Data to process:
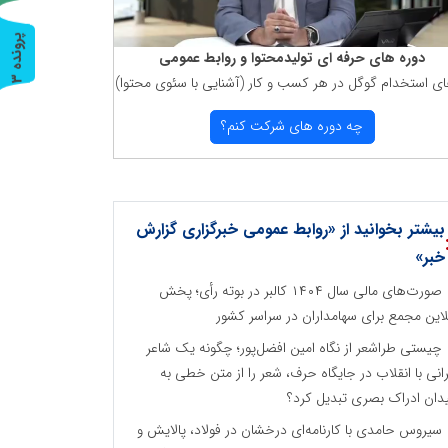
پ
3
دوره های حرفه ای تولیدمحتوا و روابط عمومی
ای استخدام گوگل در هر كسب و كار (آشنایی با سئوی محتوا)
ر
و
ن
د
ه
چه دوره های شركت كنم؟
بیشتر بخوانید از «روابط عمومی خبرگزاری گزارش
خبر»
صورت‌های مالی سال ۱۴۰۴ کالبر در بوته رأی؛ پخش
لاین مجمع برای سهامداران در سراسر کشور
چیستی طراشعر از نگاه امین افضل‌پور؛ چگونه یک شاعر
رانی با انقلاب در جایگاه حرف، شعر را از متن خطی به
دان ادراک بصری تبدیل کرد؟
سیروس حامدی با کارنامه‌ای درخشان در فولاد، پالایش و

The problem: What you return should match the records line for line, minus the pictures.

Answer to this task:
پ
3
دوره های حرفه ای تولیدمحتوا و روابط عمومی
ای استخدام گوگل در هر كسب و كار (آشنایی با سئوی محتوا)
ر
و
ن
د
ه
چه دوره های شركت كنم؟
بیشتر بخوانید از «روابط عمومی خبرگزاری گزارش
خبر»
صورت‌های مالی سال ۱۴۰۴ کالبر در بوته رأی؛ پخش
لاین مجمع برای سهامداران در سراسر کشور
چیستی طراشعر از نگاه امین افضل‌پور؛ چگونه یک شاعر
رانی با انقلاب در جایگاه حرف، شعر را از متن خطی به
دان ادراک بصری تبدیل کرد؟
سیروس حامدی با کارنامه‌ای درخشان در فولاد، پالایش و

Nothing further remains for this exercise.